Task goal -
Where does the string "Chương" appear in the records? Copy each line that holds it.

[[ Data for review open ]]

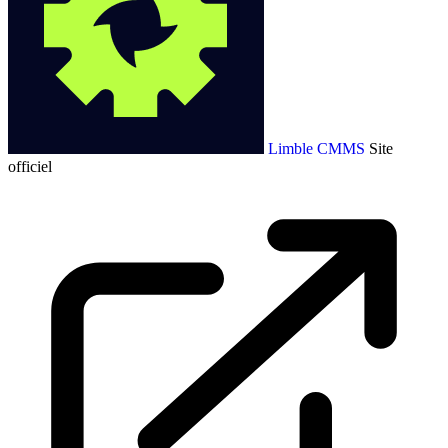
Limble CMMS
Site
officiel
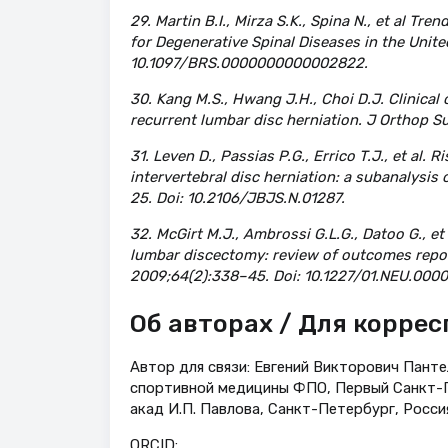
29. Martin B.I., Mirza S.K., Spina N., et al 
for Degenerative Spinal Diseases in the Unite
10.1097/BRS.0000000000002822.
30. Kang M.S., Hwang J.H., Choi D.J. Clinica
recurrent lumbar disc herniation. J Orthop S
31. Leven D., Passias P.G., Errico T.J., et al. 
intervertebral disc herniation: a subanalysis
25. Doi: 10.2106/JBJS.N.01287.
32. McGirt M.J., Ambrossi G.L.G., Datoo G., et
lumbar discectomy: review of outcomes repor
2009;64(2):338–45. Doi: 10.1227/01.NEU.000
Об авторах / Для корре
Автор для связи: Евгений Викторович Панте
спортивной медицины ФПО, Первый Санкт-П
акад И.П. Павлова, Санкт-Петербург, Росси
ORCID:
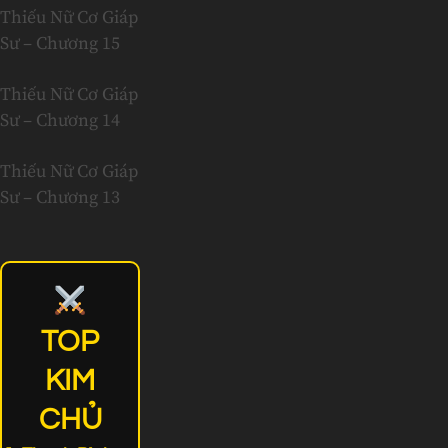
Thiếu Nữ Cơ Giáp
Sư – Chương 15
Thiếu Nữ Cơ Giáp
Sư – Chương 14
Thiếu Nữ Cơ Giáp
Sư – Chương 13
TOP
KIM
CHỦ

[[ Data for review closed ]]
[[ Data for review open ]]

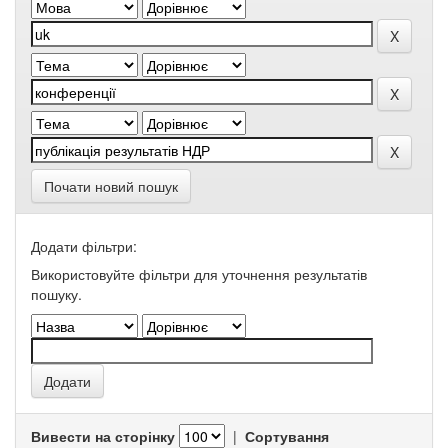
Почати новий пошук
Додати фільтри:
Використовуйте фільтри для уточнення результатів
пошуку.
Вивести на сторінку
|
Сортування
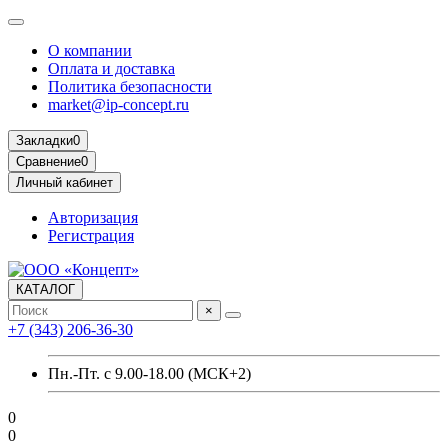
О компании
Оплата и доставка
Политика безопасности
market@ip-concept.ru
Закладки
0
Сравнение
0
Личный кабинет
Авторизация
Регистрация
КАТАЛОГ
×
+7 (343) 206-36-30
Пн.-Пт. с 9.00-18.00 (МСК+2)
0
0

[[ Data for review closed ]]

Response -
Sư – Chương 15
Sư – Chương 14
Sư – Chương 13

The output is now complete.